— Exercise objective —
The answer should be a single number: how many lines of the entries below hold the word "Cuádriceps".

— Data shown —

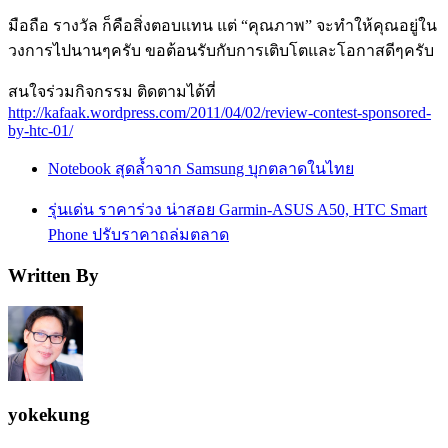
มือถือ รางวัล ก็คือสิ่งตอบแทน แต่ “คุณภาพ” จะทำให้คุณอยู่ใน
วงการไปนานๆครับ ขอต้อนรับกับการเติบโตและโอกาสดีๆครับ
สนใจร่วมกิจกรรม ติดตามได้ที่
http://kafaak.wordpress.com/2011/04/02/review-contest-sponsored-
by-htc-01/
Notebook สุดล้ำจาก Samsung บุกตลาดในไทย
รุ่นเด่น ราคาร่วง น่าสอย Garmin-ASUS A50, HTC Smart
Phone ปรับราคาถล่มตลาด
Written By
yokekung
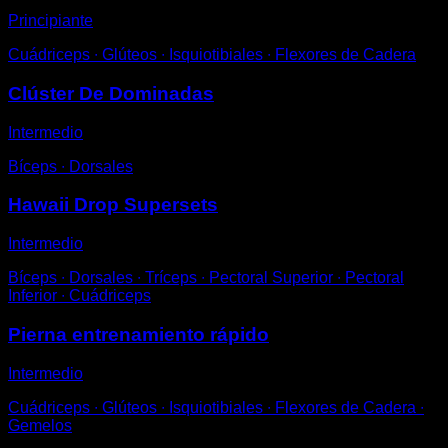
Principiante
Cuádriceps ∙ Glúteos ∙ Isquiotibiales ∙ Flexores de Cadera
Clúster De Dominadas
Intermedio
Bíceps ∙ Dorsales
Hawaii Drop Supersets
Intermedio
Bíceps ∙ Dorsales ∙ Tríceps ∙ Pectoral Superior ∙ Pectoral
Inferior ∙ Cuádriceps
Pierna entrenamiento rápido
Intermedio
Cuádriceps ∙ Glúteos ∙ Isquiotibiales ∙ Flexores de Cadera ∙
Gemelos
...
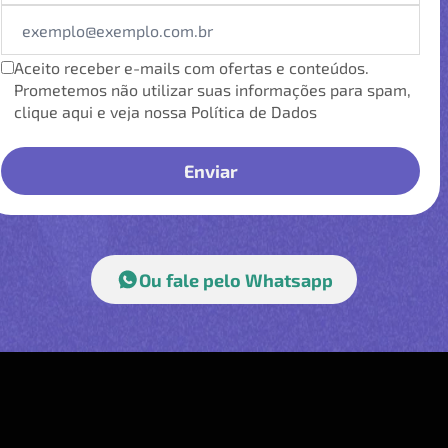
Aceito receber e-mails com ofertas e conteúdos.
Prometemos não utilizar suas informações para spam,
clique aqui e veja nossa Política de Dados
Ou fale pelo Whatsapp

— Result of the exercise —
3